The Dow Jones Industrial Average and S&P 500 continue to make new highs. Each day I sit and wonder when will the house of cards fall? How can the stock markets continue the upward ascent when the only companion it has is inflation? Not the kind that the Federal Reserve tells us we are bearing — the real one — the one we pay when we go to the grocery store, pay college tuition for our kids, pay higher gas and electricity bills. That one.
First-quarter GDP shrank 1.0 percent. Lest you forget, this is shrinkage after we have conveniently forgotten that the United States has initiated a hedonistic methodology to calculate GDP, which double counts stuff and counts promises to pay into pension funds as GDP growth. Best estimates are that we added about 1 percent to 1.3 percent GDP growth due to those twisted facts. So in reality we shrunk by about 2 percent to 2.3 percent in the first quarter.
Economists blamed it on the winter weather. This is not really true though, as pockets of growth did occur in areas such as luxury brand items, higher-end homes, etc. If weather were truly the cause here, we would not have seen higher profits in sectors where the rich play. In fact, when you parse the housing data across most major cities in America, you will find that the housing growth is a myth.
For instance, 98 percent of the homes that were sold in the past several months have been to the top 2 percent of Americans. Further, 42 percent of the homes sold in the United States this year were bought with cash. If you put the pieces together, the pillar of growth for the United States — housing — is not a real growth story. It is a story of the rich getting richer and spending money. The other 98 percent are being left out of any growth opportunities.

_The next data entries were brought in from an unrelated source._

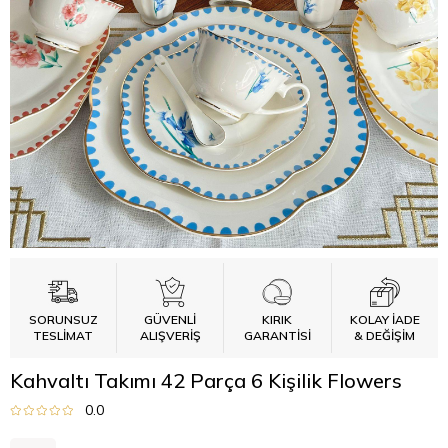
SORUNSUZ
GÜVENLİ
KIRIK
KOLAY İADE
TESLİMAT
ALIŞVERİŞ
GARANTİSİ
& DEĞİŞİM
Kahvaltı Takımı 42 Parça 6 Kişilik Flowers
0.0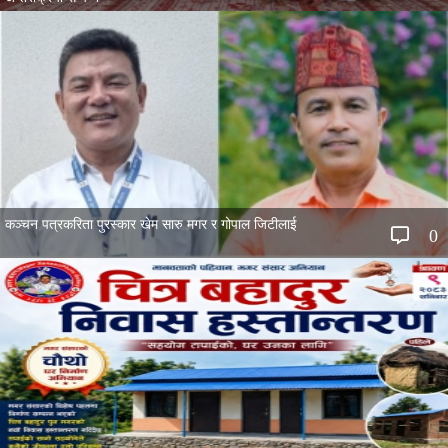
कञ्चन पत्रकरिता पुरस्कार खेम सारु मगर र गोपाल जिटीलाई
0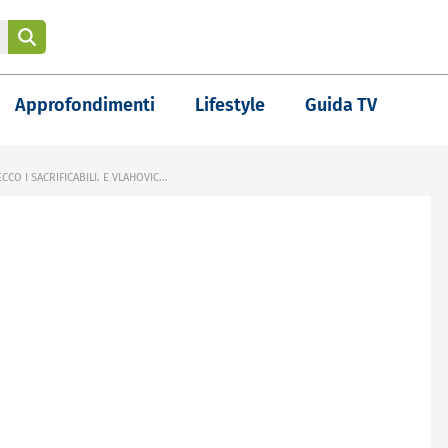
Approfondimenti
Lifestyle
Guida TV
 I SACRIFICABILI. E VLAHOVIC...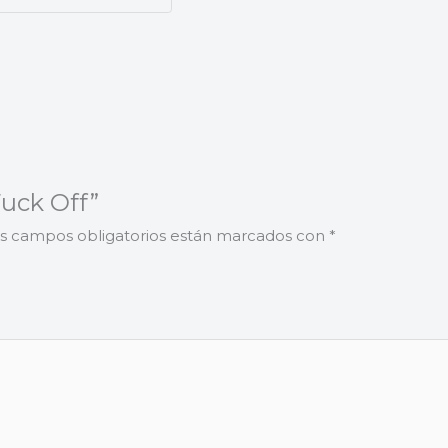
Fuck Off”
s campos obligatorios están marcados con
*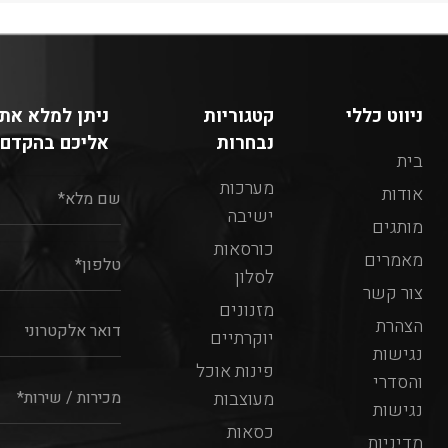
ניווט כללי
קטגוריות
ניתן למלא את 
נבחרות
אליכם בהקדם:
בית
מערכות
אודות
ישיבה
מותגים
כורסאות
מאמרים
לסלון
צור קשר
מזנונים
הצהרת
יוקרתיים
נגישות
פינות אוכל
והסדרי
מעוצבות
נגישות
כסאות
מדיניות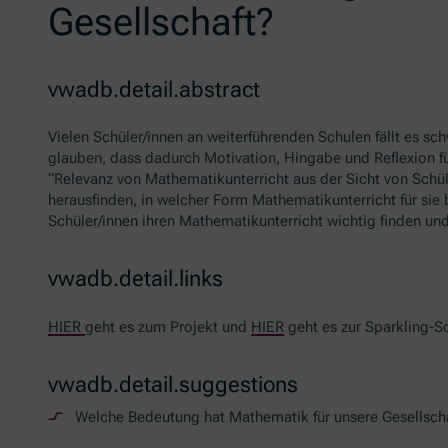
Gesellschaft?
vwadb.detail.abstract
Vielen Schüler/innen an weiterführenden Schulen fällt es sc
glauben, dass dadurch Motivation, Hingabe und Reflexion f
“Relevanz von Mathematikunterricht aus der Sicht von Schü
herausfinden, in welcher Form Mathematikunterricht für sie
Schüler/innen ihren Mathematikunterricht wichtig finden und
vwadb.detail.links
HIER
geht es zum Projekt und
HIER
geht es zur
Sparkling-S
vwadb.detail.suggestions
Welche Bedeutung hat Mathematik für unsere Gesellsch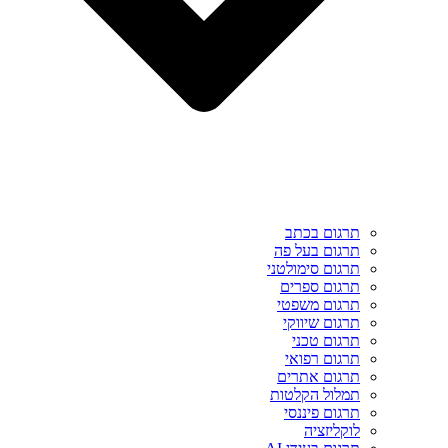
תרגום בכתב
תרגום בעל פה
תרגום סימולטני
תרגום ספרים
תרגום משפטי
תרגום שיווקי
תרגום טכני
תרגום רפואי
תרגום אתרים
תמלול הקלטות
תרגום פיננסי
לוקליזציה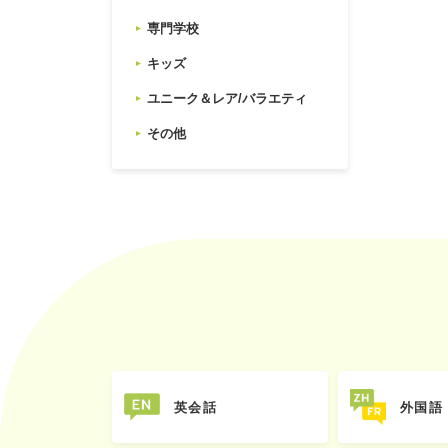
専門学校
キッズ
ユニーク＆レア/バラエティ
その他
英会話
外国語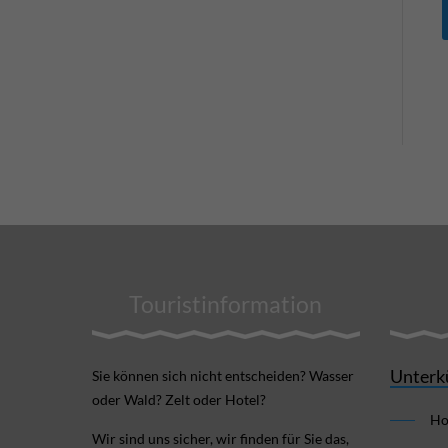
Touristinformation
Unterk
Sie können sich nicht ent­scheiden? Wasser
oder Wald? Zelt oder Hotel?
Ho
Wir sind uns sicher, wir finden für Sie das,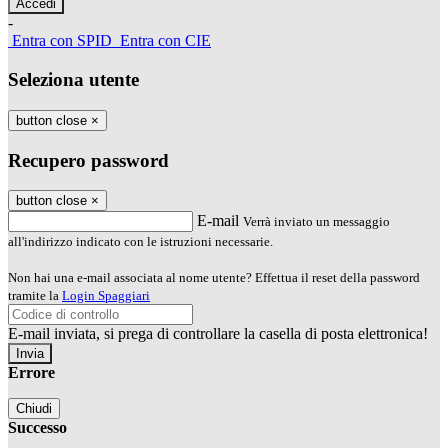
-
Entra con SPID
Entra con CIE
Seleziona utente
button close
×
Recupero password
button close
×
E-mail
Verrà inviato un messaggio
all'indirizzo indicato con le istruzioni necessarie.
Non hai una e-mail associata al nome utente? Effettua il reset della password
tramite la
Login Spaggiari
E-mail inviata, si prega di controllare la casella di posta elettronica!
Errore
Chiudi
Successo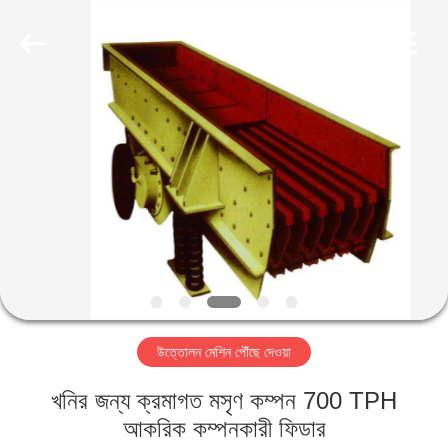
Luoyang
Zhongtai
Industries
CO.,LTD.
All
Rights
Reserved.
বাড়ি
পণ্য
VR
প্রদর্শন
আমাদের
উত্তোলন মেশিন পৌঁছে দেওয়া
সম্পর্কে
খনির জন্য ক্রমাগত মসৃণ কম্পন 700 TPH
কারখানা
আকরিক কম্পনকারী ফিডার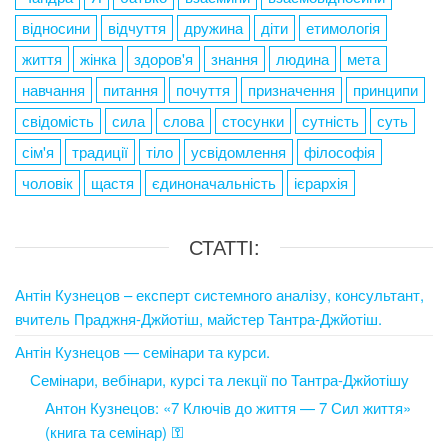
відносини
відчуття
дружина
діти
етимологія
життя
жінка
здоров'я
знання
людина
мета
навчання
питання
почуття
призначення
принципи
свідомість
сила
слова
стосунки
сутність
суть
сім'я
традиції
тіло
усвідомлення
філософія
чоловік
щастя
єдиноначальність
ієрархія
СТАТТІ:
Антін Кузнецов – експерт системного аналізу, консультант,
вчитель Праджня-Джйотіш, майстер Тантра-Джйотіш.
Антін Кузнецов — семінари та курси.
Семінари, вебінари, курсі та лекції по Тантра-Джйотішу
Антон Кузнецов: «7 Ключів до життя — 7 Сил життя»
(книга та семінар) ⚿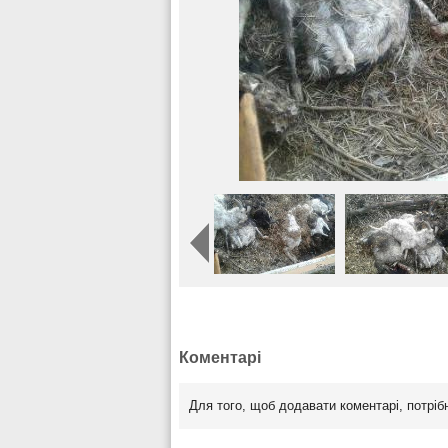
Коментарі
Для того, щоб додавати коментарі, потрі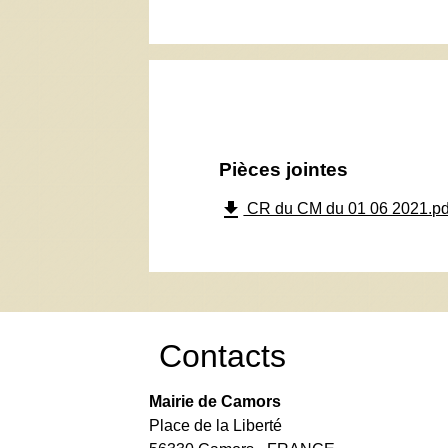
Pièces jointes
file_download
CR du CM du 01 06 2021.pd
Contacts
Mairie de Camors
Place de la Liberté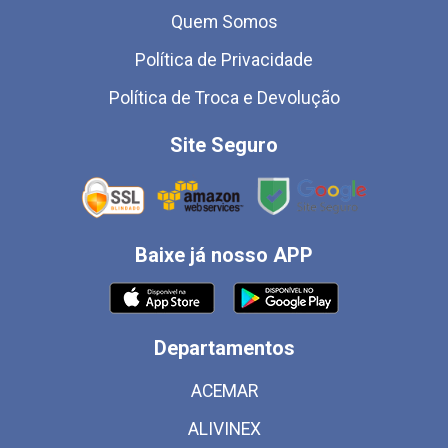
Quem Somos
Política de Privacidade
Política de Troca e Devolução
Site Seguro
Baixe já nosso APP
Departamentos
ACEMAR
ALIVINEX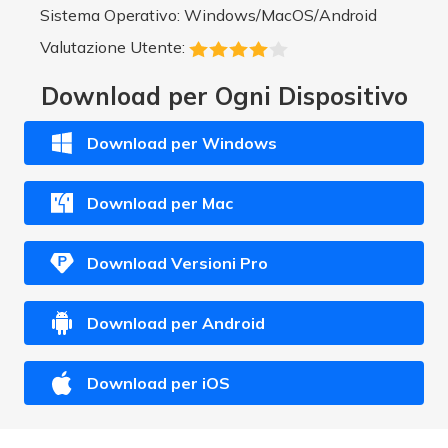
Sistema Operativo: Windows/MacOS/Android
Valutazione Utente:
Download per Ogni Dispositivo
Download per Windows
Download per Mac
Download Versioni Pro
Download per Android
Download per iOS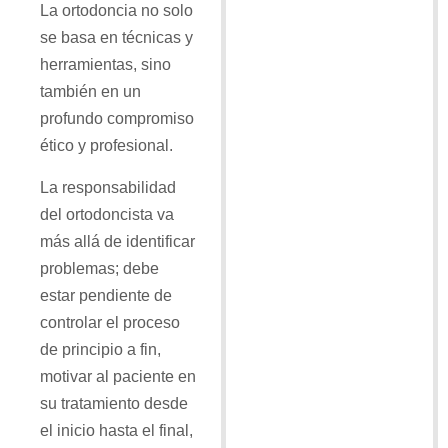
La ortodoncia no solo
se basa en técnicas y
herramientas, sino
también en un
profundo compromiso
ético y profesional.
La responsabilidad
del ortodoncista va
más allá de identificar
problemas; debe
estar pendiente de
controlar el proceso
de principio a fin,
motivar al paciente en
su tratamiento desde
el inicio hasta el final,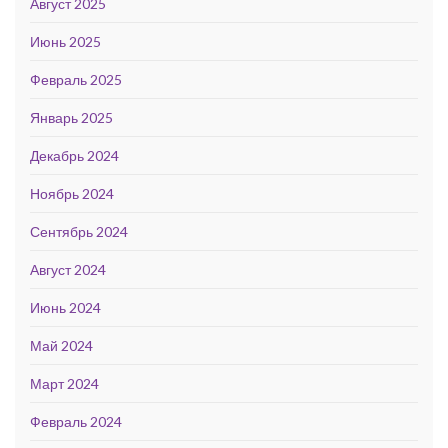
Август 2025
Июнь 2025
Февраль 2025
Январь 2025
Декабрь 2024
Ноябрь 2024
Сентябрь 2024
Август 2024
Июнь 2024
Май 2024
Март 2024
Февраль 2024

Adding to the sleight of hand is the gross incompetence of the government departments. I am referring to the chaos that shook the markets Monday and then the two back-to-back revisions Tuesday. The Institute of Supply Management (ISM) data monitors employment, production inventories, manufacturing, etc. A number above 50 indicates growth and one below 50 indicates shrinkage. The ISM Purchasing Manager's Index (PMI) was reported as 53.2. While it was above 50, it was the lowest print since January.
Then Tuesday morning, on receiving complaints that the data seemed incorrect, the PMI was "corrected" to 56.0, the best of this year. This sent shock waves at such a revision and created disbelief. Again reacting to economists who believed the correct number to be 55.4, the ISM agreed and revised the number, yet again, to 55.4.
Now if that that does not shake your confidence in how reliable the published data are, I don't know what will.
Talking to consumers across the nation, the fear of not having jobs, particularly with youth (16 to 24 age group) facing the highest unemployment rates ever, indicates a lack of growth rather than a surging economy. But if you observe the markets, it would appear that the economy is nothing but balloons and seashells.
Across the pond, Italy and the United Kingdom have started adding prostitution and drugs to their GDP calculations. I'm not sure how they obtain reliable data when the current legal system does not produce credible data. Is this a precursor to wonton abandon of logic and printing data made to suite the establishment?
Yet, despite all of these distortions and feeble attempts at masking the data massaging that is going on, the average investor is fast asleep and buys stock rather than the one rock of certainty — gold.
Gold remained flat at $1,245 per ounce Tuesday. Have you bought gold yet?